Provided records:
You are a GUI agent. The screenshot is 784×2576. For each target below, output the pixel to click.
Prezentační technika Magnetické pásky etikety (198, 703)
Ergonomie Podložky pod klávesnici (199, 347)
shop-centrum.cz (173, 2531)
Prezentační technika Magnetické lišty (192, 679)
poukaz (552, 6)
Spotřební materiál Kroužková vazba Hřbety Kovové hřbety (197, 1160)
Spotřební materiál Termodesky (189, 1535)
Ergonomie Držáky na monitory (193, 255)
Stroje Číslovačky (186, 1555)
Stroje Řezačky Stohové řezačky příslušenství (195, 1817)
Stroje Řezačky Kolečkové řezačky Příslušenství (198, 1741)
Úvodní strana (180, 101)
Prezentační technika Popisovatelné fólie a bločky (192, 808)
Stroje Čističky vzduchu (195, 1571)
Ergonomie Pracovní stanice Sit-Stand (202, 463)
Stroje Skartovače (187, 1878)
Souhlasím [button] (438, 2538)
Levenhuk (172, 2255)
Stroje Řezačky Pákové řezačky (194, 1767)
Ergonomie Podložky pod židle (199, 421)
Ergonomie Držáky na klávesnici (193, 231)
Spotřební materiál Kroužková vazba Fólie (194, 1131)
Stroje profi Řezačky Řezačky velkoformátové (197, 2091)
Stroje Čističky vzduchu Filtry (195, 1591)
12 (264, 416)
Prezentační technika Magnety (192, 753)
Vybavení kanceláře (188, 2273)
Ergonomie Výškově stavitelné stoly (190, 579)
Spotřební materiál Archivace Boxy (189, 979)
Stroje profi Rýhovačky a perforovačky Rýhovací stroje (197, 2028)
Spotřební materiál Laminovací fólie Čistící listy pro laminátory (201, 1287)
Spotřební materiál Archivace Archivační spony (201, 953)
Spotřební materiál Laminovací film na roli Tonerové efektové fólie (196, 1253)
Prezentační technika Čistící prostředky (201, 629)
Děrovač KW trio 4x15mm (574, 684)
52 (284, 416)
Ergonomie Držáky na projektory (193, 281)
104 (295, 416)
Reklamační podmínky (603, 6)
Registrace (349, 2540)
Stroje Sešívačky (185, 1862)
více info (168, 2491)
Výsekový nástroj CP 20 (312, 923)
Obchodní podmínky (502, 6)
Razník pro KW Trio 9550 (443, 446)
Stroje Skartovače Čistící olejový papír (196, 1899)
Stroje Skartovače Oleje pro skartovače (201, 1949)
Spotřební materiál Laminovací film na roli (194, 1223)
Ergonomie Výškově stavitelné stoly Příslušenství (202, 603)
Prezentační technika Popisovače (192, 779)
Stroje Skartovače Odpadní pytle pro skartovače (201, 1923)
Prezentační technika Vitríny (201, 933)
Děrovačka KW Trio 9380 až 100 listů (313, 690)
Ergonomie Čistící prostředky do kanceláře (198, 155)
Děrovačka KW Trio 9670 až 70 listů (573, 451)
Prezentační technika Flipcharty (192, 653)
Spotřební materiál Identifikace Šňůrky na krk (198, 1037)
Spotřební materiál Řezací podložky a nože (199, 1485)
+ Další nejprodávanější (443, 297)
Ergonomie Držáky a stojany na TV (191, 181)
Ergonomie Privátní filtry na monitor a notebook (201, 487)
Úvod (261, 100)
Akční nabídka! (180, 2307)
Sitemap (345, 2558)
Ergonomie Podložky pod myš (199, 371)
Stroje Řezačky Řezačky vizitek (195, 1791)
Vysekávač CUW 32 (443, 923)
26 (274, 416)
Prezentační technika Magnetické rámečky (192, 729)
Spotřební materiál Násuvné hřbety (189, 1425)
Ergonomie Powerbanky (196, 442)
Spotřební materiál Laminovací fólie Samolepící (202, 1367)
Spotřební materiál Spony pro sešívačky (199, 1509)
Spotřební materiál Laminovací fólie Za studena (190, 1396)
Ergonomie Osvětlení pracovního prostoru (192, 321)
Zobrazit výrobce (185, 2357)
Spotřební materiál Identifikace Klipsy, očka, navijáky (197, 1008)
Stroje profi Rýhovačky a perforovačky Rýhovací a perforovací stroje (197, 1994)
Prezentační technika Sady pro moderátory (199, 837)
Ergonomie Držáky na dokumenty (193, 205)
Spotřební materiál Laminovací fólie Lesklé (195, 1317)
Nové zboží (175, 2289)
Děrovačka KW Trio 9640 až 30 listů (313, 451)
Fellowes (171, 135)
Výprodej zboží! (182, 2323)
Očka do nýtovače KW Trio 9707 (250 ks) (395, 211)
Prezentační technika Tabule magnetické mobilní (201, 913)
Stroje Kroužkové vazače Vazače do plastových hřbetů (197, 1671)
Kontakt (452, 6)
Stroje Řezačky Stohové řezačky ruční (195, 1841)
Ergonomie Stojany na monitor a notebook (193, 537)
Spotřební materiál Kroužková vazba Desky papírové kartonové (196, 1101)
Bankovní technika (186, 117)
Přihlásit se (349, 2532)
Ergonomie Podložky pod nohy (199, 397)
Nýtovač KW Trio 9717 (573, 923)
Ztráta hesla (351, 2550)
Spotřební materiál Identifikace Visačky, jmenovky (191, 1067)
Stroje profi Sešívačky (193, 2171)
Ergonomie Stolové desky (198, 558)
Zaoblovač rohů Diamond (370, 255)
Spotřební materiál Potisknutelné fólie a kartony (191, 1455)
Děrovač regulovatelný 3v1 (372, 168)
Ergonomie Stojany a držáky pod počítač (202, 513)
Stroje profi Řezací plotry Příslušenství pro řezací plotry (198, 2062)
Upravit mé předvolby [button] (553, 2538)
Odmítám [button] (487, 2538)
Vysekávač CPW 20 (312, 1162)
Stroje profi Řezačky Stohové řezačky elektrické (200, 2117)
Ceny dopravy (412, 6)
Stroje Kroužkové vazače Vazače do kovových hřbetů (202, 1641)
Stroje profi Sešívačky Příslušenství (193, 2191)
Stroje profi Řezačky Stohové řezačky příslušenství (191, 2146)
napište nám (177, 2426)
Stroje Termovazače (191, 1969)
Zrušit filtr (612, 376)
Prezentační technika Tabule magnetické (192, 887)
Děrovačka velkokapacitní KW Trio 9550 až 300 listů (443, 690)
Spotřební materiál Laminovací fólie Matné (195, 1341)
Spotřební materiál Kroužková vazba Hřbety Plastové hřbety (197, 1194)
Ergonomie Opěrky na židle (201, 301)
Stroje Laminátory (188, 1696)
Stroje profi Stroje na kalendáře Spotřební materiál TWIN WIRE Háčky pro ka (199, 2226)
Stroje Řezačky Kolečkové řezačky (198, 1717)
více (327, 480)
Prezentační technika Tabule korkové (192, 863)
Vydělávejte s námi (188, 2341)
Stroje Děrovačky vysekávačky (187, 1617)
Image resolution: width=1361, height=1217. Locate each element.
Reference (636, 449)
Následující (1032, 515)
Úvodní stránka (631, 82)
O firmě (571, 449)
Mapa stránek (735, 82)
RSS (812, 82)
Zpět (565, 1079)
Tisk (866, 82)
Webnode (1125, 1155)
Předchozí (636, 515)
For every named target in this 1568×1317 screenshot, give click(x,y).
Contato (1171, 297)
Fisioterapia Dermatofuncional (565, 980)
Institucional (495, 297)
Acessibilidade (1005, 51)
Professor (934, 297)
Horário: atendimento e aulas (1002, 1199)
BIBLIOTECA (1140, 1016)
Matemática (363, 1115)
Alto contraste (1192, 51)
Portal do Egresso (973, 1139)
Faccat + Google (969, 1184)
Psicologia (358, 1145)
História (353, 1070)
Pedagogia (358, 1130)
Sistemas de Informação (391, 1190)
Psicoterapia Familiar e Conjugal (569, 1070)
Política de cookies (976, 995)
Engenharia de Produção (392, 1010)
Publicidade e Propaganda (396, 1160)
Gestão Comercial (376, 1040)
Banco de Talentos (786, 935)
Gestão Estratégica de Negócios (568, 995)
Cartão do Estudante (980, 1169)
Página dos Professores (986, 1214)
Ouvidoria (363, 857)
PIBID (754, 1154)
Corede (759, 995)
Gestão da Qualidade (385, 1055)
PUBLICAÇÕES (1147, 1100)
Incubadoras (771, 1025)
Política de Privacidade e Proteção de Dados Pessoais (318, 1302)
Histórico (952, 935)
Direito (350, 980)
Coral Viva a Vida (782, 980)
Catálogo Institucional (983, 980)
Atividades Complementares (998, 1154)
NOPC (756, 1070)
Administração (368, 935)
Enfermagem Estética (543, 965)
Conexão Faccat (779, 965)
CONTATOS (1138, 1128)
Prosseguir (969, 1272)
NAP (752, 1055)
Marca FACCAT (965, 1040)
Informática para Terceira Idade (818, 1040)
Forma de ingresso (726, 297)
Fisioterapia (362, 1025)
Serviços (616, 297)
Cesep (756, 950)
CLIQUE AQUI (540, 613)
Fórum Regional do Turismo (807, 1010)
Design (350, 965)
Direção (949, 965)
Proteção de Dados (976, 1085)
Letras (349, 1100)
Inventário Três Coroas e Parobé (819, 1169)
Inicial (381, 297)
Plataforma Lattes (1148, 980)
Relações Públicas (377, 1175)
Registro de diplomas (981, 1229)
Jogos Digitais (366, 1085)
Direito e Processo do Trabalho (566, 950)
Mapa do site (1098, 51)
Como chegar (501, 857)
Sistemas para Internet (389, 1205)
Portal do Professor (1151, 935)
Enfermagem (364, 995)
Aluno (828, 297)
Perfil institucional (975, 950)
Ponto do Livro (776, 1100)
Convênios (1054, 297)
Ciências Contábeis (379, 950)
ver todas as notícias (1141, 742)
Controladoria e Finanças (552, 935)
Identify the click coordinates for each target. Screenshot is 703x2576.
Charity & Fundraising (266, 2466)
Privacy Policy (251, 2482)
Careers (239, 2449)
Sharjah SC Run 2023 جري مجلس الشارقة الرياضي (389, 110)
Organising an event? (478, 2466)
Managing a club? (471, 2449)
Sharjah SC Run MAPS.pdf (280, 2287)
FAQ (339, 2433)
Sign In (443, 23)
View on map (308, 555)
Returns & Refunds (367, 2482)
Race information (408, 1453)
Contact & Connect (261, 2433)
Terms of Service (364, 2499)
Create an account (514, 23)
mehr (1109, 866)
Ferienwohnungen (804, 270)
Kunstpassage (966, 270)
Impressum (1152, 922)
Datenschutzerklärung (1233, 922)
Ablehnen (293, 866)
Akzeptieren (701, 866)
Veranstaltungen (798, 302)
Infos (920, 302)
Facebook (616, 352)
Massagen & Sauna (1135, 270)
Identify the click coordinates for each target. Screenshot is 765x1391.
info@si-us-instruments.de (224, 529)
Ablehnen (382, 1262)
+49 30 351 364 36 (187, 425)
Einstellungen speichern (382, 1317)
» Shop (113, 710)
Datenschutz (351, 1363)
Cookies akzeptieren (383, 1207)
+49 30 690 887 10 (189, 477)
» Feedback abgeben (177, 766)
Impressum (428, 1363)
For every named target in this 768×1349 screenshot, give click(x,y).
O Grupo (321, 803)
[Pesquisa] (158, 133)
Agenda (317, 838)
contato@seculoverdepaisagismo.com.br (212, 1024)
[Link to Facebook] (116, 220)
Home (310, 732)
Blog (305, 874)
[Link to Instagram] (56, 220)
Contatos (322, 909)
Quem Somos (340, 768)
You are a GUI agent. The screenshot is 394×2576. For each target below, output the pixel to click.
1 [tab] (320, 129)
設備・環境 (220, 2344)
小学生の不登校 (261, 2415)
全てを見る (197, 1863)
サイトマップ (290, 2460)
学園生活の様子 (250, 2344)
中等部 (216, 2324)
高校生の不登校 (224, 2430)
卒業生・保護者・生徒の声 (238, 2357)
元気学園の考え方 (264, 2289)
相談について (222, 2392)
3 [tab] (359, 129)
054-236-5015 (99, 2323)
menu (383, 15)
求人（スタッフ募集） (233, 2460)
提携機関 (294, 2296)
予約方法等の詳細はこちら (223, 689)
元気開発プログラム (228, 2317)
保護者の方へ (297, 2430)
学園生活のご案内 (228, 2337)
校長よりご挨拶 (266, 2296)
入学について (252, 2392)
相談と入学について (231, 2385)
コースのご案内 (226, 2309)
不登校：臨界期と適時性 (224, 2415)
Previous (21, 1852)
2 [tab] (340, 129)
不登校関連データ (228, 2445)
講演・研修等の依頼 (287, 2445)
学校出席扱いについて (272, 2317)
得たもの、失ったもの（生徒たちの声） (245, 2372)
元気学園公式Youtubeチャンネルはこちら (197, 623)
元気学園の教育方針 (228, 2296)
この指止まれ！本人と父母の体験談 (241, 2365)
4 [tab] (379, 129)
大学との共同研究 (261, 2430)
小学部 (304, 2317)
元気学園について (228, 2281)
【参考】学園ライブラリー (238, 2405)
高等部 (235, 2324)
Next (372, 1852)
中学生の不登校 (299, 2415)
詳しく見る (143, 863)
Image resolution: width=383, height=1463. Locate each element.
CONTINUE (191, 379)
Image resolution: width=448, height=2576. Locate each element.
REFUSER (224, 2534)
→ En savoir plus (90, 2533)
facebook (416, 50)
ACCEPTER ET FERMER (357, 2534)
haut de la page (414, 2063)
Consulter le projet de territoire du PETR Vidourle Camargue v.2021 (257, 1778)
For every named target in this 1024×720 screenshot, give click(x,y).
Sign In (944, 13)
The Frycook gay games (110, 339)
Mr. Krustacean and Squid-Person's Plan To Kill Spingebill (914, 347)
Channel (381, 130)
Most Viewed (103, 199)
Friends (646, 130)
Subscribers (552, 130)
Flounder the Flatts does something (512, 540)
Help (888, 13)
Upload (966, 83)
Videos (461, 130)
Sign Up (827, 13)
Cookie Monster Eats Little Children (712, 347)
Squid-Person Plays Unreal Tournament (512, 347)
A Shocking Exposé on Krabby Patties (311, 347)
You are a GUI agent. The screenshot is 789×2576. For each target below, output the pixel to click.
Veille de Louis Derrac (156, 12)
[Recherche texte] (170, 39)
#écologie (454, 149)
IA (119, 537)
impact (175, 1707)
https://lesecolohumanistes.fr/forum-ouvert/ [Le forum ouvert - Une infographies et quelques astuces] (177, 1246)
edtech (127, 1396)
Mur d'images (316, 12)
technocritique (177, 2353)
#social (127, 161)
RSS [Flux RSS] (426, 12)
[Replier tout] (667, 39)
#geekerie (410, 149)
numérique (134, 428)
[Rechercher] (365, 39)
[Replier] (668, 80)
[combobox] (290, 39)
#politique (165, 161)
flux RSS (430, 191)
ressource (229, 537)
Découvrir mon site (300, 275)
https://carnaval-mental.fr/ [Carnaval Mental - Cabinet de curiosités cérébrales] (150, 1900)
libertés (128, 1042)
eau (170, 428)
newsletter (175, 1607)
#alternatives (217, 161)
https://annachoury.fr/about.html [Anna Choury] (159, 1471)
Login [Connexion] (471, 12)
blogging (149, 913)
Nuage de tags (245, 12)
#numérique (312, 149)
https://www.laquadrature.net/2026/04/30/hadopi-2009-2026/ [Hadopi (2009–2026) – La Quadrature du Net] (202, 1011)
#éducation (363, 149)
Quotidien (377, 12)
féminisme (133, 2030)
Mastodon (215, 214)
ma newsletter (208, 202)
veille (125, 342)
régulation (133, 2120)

Required action: Using the data above, reproduce exactly the lines from the line that contains "Inventário Três Coroas e Parobé (819, 1169)" through the line that contains "Como chegar (501, 857)", including both.

Solution below:
Inventário Três Coroas e Parobé (819, 1169)
Inicial (381, 297)
Plataforma Lattes (1148, 980)
Relações Públicas (377, 1175)
Registro de diplomas (981, 1229)
Jogos Digitais (366, 1085)
Direito e Processo do Trabalho (566, 950)
Mapa do site (1098, 51)
Como chegar (501, 857)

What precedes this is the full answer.